Segment Start: The input

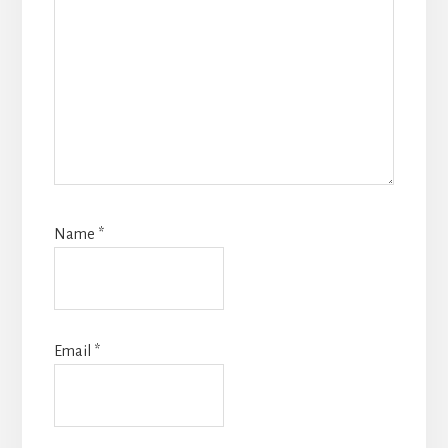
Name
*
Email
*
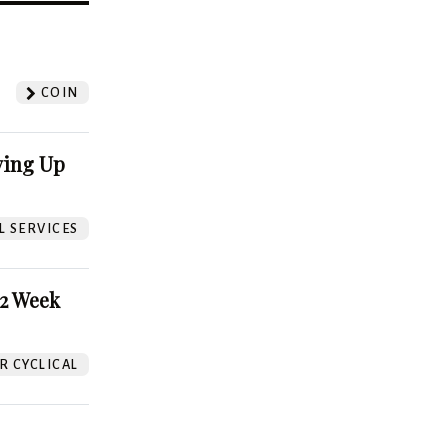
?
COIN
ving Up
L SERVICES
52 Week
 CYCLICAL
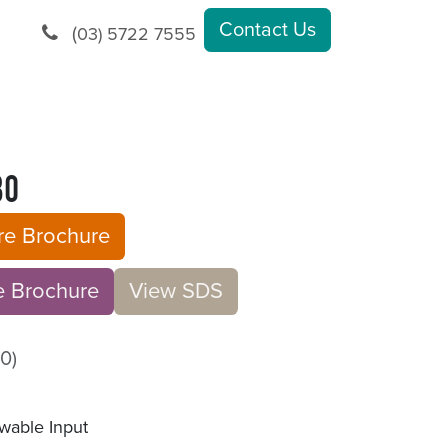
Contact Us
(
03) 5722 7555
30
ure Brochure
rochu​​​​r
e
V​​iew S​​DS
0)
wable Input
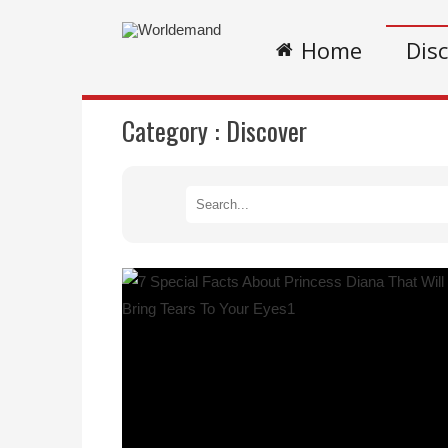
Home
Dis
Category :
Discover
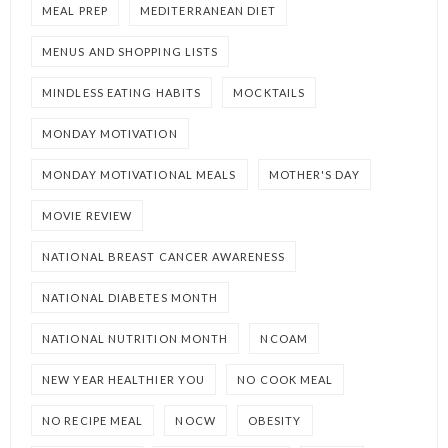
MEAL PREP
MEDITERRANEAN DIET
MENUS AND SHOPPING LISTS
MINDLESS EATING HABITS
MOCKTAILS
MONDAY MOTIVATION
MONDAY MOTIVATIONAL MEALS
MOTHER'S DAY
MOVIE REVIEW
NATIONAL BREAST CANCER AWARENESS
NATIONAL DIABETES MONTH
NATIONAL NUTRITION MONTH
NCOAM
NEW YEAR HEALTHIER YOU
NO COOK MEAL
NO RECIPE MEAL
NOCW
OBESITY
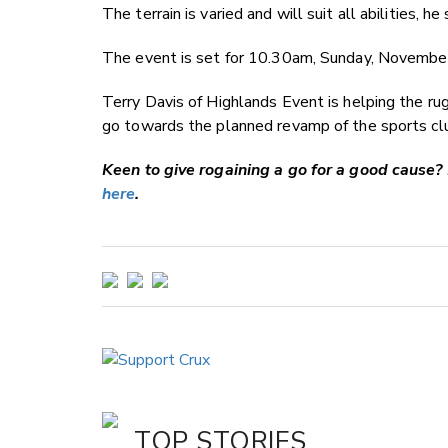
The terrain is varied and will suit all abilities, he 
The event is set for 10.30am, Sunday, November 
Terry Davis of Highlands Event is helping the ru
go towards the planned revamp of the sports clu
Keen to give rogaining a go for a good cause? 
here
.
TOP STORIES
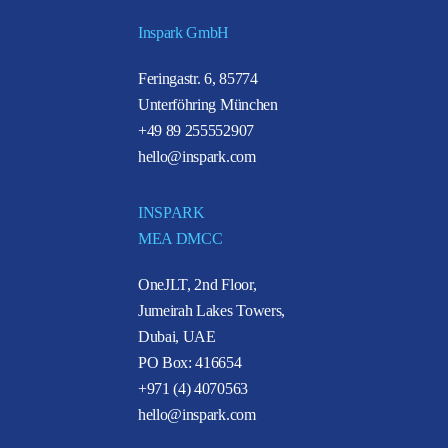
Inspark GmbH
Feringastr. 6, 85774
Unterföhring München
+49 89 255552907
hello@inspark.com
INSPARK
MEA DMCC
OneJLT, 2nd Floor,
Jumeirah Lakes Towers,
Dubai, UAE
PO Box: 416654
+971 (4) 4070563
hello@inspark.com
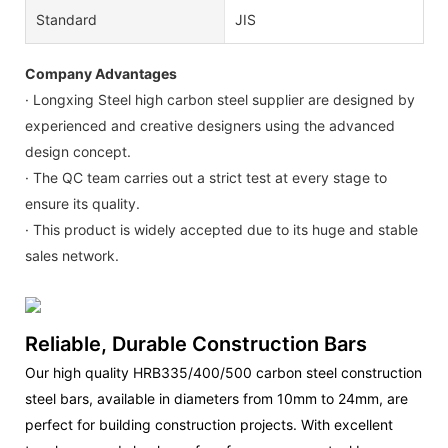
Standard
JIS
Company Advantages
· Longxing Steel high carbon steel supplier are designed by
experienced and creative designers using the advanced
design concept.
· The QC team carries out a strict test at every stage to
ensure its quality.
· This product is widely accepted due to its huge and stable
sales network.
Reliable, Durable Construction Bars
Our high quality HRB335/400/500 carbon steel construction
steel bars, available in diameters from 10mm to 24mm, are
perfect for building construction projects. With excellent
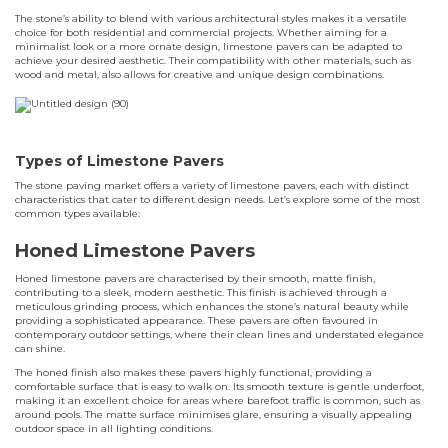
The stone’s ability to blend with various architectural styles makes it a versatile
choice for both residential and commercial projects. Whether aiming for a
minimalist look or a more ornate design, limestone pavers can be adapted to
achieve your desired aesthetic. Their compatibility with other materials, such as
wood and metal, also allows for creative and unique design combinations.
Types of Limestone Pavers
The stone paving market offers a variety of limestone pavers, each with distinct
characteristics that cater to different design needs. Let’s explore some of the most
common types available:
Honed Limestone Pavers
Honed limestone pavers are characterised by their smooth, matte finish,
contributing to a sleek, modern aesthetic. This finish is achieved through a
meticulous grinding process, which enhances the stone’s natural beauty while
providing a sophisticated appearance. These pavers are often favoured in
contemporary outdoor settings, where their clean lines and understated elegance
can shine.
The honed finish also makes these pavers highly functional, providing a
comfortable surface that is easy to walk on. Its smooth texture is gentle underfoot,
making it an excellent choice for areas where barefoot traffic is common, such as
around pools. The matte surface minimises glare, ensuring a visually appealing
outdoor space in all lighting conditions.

Segment End: The input

Aim of the task –
Could the data above be reproduced exactly, with the pictures left out?

Exercise answer –
Name
*
Email
*
?
COIN
ving Up
L SERVICES
52 Week
 CYCLICAL
Contact Us
(
03) 5722 7555
30
ure Brochure
rochu​​​​r
e
V​​iew S​​DS
0)
wable Input
Home
Dis
Category :
Discover
MEAL PREP
MEDITERRANEAN DIET
MENUS AND SHOPPING LISTS
MINDLESS EATING HABITS
MOCKTAILS
MONDAY MOTIVATION
MONDAY MOTIVATIONAL MEALS
MOTHER'S DAY
MOVIE REVIEW
NATIONAL BREAST CANCER AWARENESS
NATIONAL DIABETES MONTH
NATIONAL NUTRITION MONTH
NCOAM
NEW YEAR HEALTHIER YOU
NO COOK MEAL
NO RECIPE MEAL
NOCW
OBESITY
The terrain is varied and will suit all abilities, he 
The event is set for 10.30am, Sunday, November 
Terry Davis of Highlands Event is helping the ru
go towards the planned revamp of the sports clu
Keen to give rogaining a go for a good cause? 
here
.
TOP STORIES
Inspark GmbH
Feringastr. 6, 85774
Unterföhring München
+49 89 255552907
hello@inspark.com
INSPARK
MEA DMCC
OneJLT, 2nd Floor,
Jumeirah Lakes Towers,
Dubai, UAE
PO Box: 416654
+971 (4) 4070563
hello@inspark.com
Standard
JIS
Company Advantages
· Longxing Steel high carbon steel supplier are designed by
experienced and creative designers using the advanced
design concept.
· The QC team carries out a strict test at every stage to
ensure its quality.
· This product is widely accepted due to its huge and stable
sales network.
Reliable, Durable Construction Bars
Our high quality HRB335/400/500 carbon steel construction
steel bars, available in diameters from 10mm to 24mm, are
perfect for building construction projects. With excellent
The stone’s ability to blend with various architectural styles makes it a versatile
choice for both residential and commercial projects. Whether aiming for a
minimalist look or a more ornate design, limestone pavers can be adapted to
achieve your desired aesthetic. Their compatibility with other materials, such as
wood and metal, also allows for creative and unique design combinations.
Types of Limestone Pavers
The stone paving market offers a variety of limestone pavers, each with distinct
characteristics that cater to different design needs. Let’s explore some of the most
common types available:
Honed Limestone Pavers
Honed limestone pavers are characterised by their smooth, matte finish,
contributing to a sleek, modern aesthetic. This finish is achieved through a
meticulous grinding process, which enhances the stone’s natural beauty while
providing a sophisticated appearance. These pavers are often favoured in
contemporary outdoor settings, where their clean lines and understated elegance
can shine.
The honed finish also makes these pavers highly functional, providing a
comfortable surface that is easy to walk on. Its smooth texture is gentle underfoot,
making it an excellent choice for areas where barefoot traffic is common, such as
around pools. The matte surface minimises glare, ensuring a visually appealing
outdoor space in all lighting conditions.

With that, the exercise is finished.